Pricing strategy and execution must take into account external factors. In particular, different cultures and businesses often have their own attitudes toward fixed and negotiated pricing. In some cases, especially in consumer markets where fixed prices have been the norm, people may consider price optimization unfair. Companies that try to implement a PRO strategy must realize that they may encounter resistance and be careful in how their marketing and communications position their approach to pricing. That noted, despite some annoyance, people have grown accustomed to highly variable pricing by airlines and hotels. Also, there may be legal and regulatory issues that impinge on a company’s pricing flexibility.

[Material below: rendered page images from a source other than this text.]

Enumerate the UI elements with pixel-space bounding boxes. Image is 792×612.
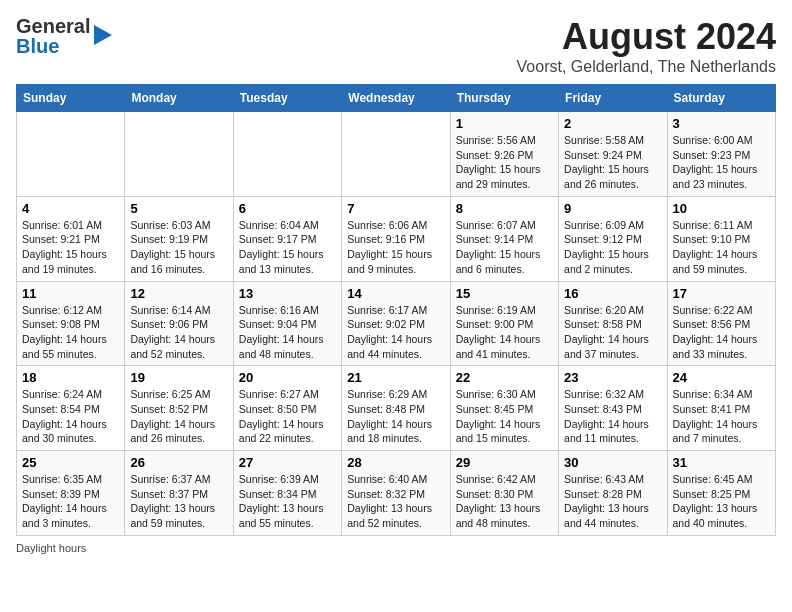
day-cell: 11Sunrise: 6:12 AM Sunset: 9:08 PM Dayli… (17, 281, 125, 366)
day-cell: 5Sunrise: 6:03 AM Sunset: 9:19 PM Daylig… (125, 196, 233, 281)
day-info: Sunrise: 6:25 AM Sunset: 8:52 PM Dayligh… (130, 387, 227, 446)
day-number: 22 (456, 370, 553, 385)
day-cell: 6Sunrise: 6:04 AM Sunset: 9:17 PM Daylig… (233, 196, 341, 281)
day-info: Sunrise: 6:30 AM Sunset: 8:45 PM Dayligh… (456, 387, 553, 446)
day-number: 15 (456, 286, 553, 301)
col-header-thursday: Thursday (450, 85, 558, 112)
day-number: 13 (239, 286, 336, 301)
day-cell: 18Sunrise: 6:24 AM Sunset: 8:54 PM Dayli… (17, 366, 125, 451)
day-info: Sunrise: 6:03 AM Sunset: 9:19 PM Dayligh… (130, 218, 227, 277)
day-cell: 25Sunrise: 6:35 AM Sunset: 8:39 PM Dayli… (17, 451, 125, 536)
day-number: 28 (347, 455, 444, 470)
day-info: Sunrise: 5:58 AM Sunset: 9:24 PM Dayligh… (564, 133, 661, 192)
week-row-4: 18Sunrise: 6:24 AM Sunset: 8:54 PM Dayli… (17, 366, 776, 451)
day-cell: 28Sunrise: 6:40 AM Sunset: 8:32 PM Dayli… (342, 451, 450, 536)
day-number: 12 (130, 286, 227, 301)
day-number: 5 (130, 201, 227, 216)
day-number: 8 (456, 201, 553, 216)
day-number: 19 (130, 370, 227, 385)
day-number: 18 (22, 370, 119, 385)
day-info: Sunrise: 6:04 AM Sunset: 9:17 PM Dayligh… (239, 218, 336, 277)
day-cell (17, 112, 125, 197)
week-row-5: 25Sunrise: 6:35 AM Sunset: 8:39 PM Dayli… (17, 451, 776, 536)
day-info: Sunrise: 6:32 AM Sunset: 8:43 PM Dayligh… (564, 387, 661, 446)
day-info: Sunrise: 6:16 AM Sunset: 9:04 PM Dayligh… (239, 303, 336, 362)
day-cell: 26Sunrise: 6:37 AM Sunset: 8:37 PM Dayli… (125, 451, 233, 536)
day-cell: 14Sunrise: 6:17 AM Sunset: 9:02 PM Dayli… (342, 281, 450, 366)
day-number: 24 (673, 370, 770, 385)
logo-arrow-icon (94, 25, 112, 45)
day-cell: 2Sunrise: 5:58 AM Sunset: 9:24 PM Daylig… (559, 112, 667, 197)
logo: General Blue (16, 16, 112, 56)
day-info: Sunrise: 6:06 AM Sunset: 9:16 PM Dayligh… (347, 218, 444, 277)
day-info: Sunrise: 6:07 AM Sunset: 9:14 PM Dayligh… (456, 218, 553, 277)
day-number: 25 (22, 455, 119, 470)
day-info: Sunrise: 6:34 AM Sunset: 8:41 PM Dayligh… (673, 387, 770, 446)
day-info: Sunrise: 6:01 AM Sunset: 9:21 PM Dayligh… (22, 218, 119, 277)
col-header-sunday: Sunday (17, 85, 125, 112)
day-cell: 31Sunrise: 6:45 AM Sunset: 8:25 PM Dayli… (667, 451, 775, 536)
day-info: Sunrise: 6:17 AM Sunset: 9:02 PM Dayligh… (347, 303, 444, 362)
day-number: 14 (347, 286, 444, 301)
day-number: 2 (564, 116, 661, 131)
day-cell: 4Sunrise: 6:01 AM Sunset: 9:21 PM Daylig… (17, 196, 125, 281)
header: General Blue August 2024 Voorst, Gelderl… (16, 16, 776, 76)
subtitle: Voorst, Gelderland, The Netherlands (517, 58, 776, 76)
day-cell: 10Sunrise: 6:11 AM Sunset: 9:10 PM Dayli… (667, 196, 775, 281)
day-number: 27 (239, 455, 336, 470)
day-cell: 20Sunrise: 6:27 AM Sunset: 8:50 PM Dayli… (233, 366, 341, 451)
day-info: Sunrise: 6:11 AM Sunset: 9:10 PM Dayligh… (673, 218, 770, 277)
col-header-monday: Monday (125, 85, 233, 112)
col-header-saturday: Saturday (667, 85, 775, 112)
title-block: August 2024 Voorst, Gelderland, The Neth… (517, 16, 776, 76)
day-info: Sunrise: 6:00 AM Sunset: 9:23 PM Dayligh… (673, 133, 770, 192)
col-header-friday: Friday (559, 85, 667, 112)
day-number: 9 (564, 201, 661, 216)
day-number: 11 (22, 286, 119, 301)
day-cell: 15Sunrise: 6:19 AM Sunset: 9:00 PM Dayli… (450, 281, 558, 366)
day-cell: 29Sunrise: 6:42 AM Sunset: 8:30 PM Dayli… (450, 451, 558, 536)
col-header-tuesday: Tuesday (233, 85, 341, 112)
day-cell (233, 112, 341, 197)
day-info: Sunrise: 6:42 AM Sunset: 8:30 PM Dayligh… (456, 472, 553, 531)
day-info: Sunrise: 6:37 AM Sunset: 8:37 PM Dayligh… (130, 472, 227, 531)
day-cell: 21Sunrise: 6:29 AM Sunset: 8:48 PM Dayli… (342, 366, 450, 451)
day-number: 23 (564, 370, 661, 385)
day-number: 31 (673, 455, 770, 470)
day-number: 30 (564, 455, 661, 470)
day-cell: 1Sunrise: 5:56 AM Sunset: 9:26 PM Daylig… (450, 112, 558, 197)
day-cell: 12Sunrise: 6:14 AM Sunset: 9:06 PM Dayli… (125, 281, 233, 366)
day-cell: 23Sunrise: 6:32 AM Sunset: 8:43 PM Dayli… (559, 366, 667, 451)
day-number: 10 (673, 201, 770, 216)
day-info: Sunrise: 6:19 AM Sunset: 9:00 PM Dayligh… (456, 303, 553, 362)
day-cell: 22Sunrise: 6:30 AM Sunset: 8:45 PM Dayli… (450, 366, 558, 451)
day-cell: 17Sunrise: 6:22 AM Sunset: 8:56 PM Dayli… (667, 281, 775, 366)
day-cell: 3Sunrise: 6:00 AM Sunset: 9:23 PM Daylig… (667, 112, 775, 197)
day-info: Sunrise: 6:29 AM Sunset: 8:48 PM Dayligh… (347, 387, 444, 446)
day-number: 21 (347, 370, 444, 385)
day-info: Sunrise: 6:45 AM Sunset: 8:25 PM Dayligh… (673, 472, 770, 531)
main-title: August 2024 (517, 16, 776, 58)
day-info: Sunrise: 6:39 AM Sunset: 8:34 PM Dayligh… (239, 472, 336, 531)
day-number: 3 (673, 116, 770, 131)
day-info: Sunrise: 6:35 AM Sunset: 8:39 PM Dayligh… (22, 472, 119, 531)
day-cell: 27Sunrise: 6:39 AM Sunset: 8:34 PM Dayli… (233, 451, 341, 536)
day-info: Sunrise: 6:27 AM Sunset: 8:50 PM Dayligh… (239, 387, 336, 446)
day-info: Sunrise: 5:56 AM Sunset: 9:26 PM Dayligh… (456, 133, 553, 192)
day-cell: 13Sunrise: 6:16 AM Sunset: 9:04 PM Dayli… (233, 281, 341, 366)
day-cell: 8Sunrise: 6:07 AM Sunset: 9:14 PM Daylig… (450, 196, 558, 281)
day-number: 26 (130, 455, 227, 470)
logo-blue: Blue (16, 36, 90, 56)
calendar-table: SundayMondayTuesdayWednesdayThursdayFrid… (16, 84, 776, 536)
calendar-header-row: SundayMondayTuesdayWednesdayThursdayFrid… (17, 85, 776, 112)
day-cell: 7Sunrise: 6:06 AM Sunset: 9:16 PM Daylig… (342, 196, 450, 281)
logo-general: General (16, 16, 90, 36)
col-header-wednesday: Wednesday (342, 85, 450, 112)
day-number: 4 (22, 201, 119, 216)
day-number: 1 (456, 116, 553, 131)
day-number: 20 (239, 370, 336, 385)
day-info: Sunrise: 6:09 AM Sunset: 9:12 PM Dayligh… (564, 218, 661, 277)
day-cell: 16Sunrise: 6:20 AM Sunset: 8:58 PM Dayli… (559, 281, 667, 366)
day-info: Sunrise: 6:14 AM Sunset: 9:06 PM Dayligh… (130, 303, 227, 362)
week-row-2: 4Sunrise: 6:01 AM Sunset: 9:21 PM Daylig… (17, 196, 776, 281)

As to the people dimension, management needs to ensure that the internal groups involved in pricing are behind the effort. It’s extremely important to align incentives (especially sales compensation) with the price optimization objectives. In many cases, ongoing training will be necessary to continually refine techniques and deal with issues that arise. For some organizations, a “center of pricing excellence” may be a useful way to build on its experience and entrench a culture of price optimization. Exactly how this is handled depends on whether the company has a centralized or decentralized structure to manage pricing.
People and process meet in the ongoing evaluation of price-setting practices by a cross-functional team that incorporates all stakeholders. Initially these people will meet frequently (at least once a month), but it may require only quarterly review as PRO matures. There also must be a well-defined price analytics review process to ensure the methodologies the company is using are sound.
Easy, rapid access to the data needed to support the use of pricing algorithms is a prerequisite for successful implementation of a pricing strategy. Such data feeds the analytics and facilitates rapid pricing-decision cycles. Our research consistently shows that access to the appropriate data is an issue for a majority of companies and that this issue grows in proportion to the company’s size.
Lastly, the company must acquire the right software, implement it properly and tailor it to its needs; it also should be easy to deploy, use and maintain. When it comes to pricing, there can be subtle differences in the needs of particular types of business; prospective buyers should focus on vendors that have strong references in their specific industry.
I recommend that all companies investigate how they can use price and revenue optimization in their business. There are plenty of data and capable analytical tools to help them achieve greater revenue, larger margins or both. Especially in slow growth economies this can be a winning strategy.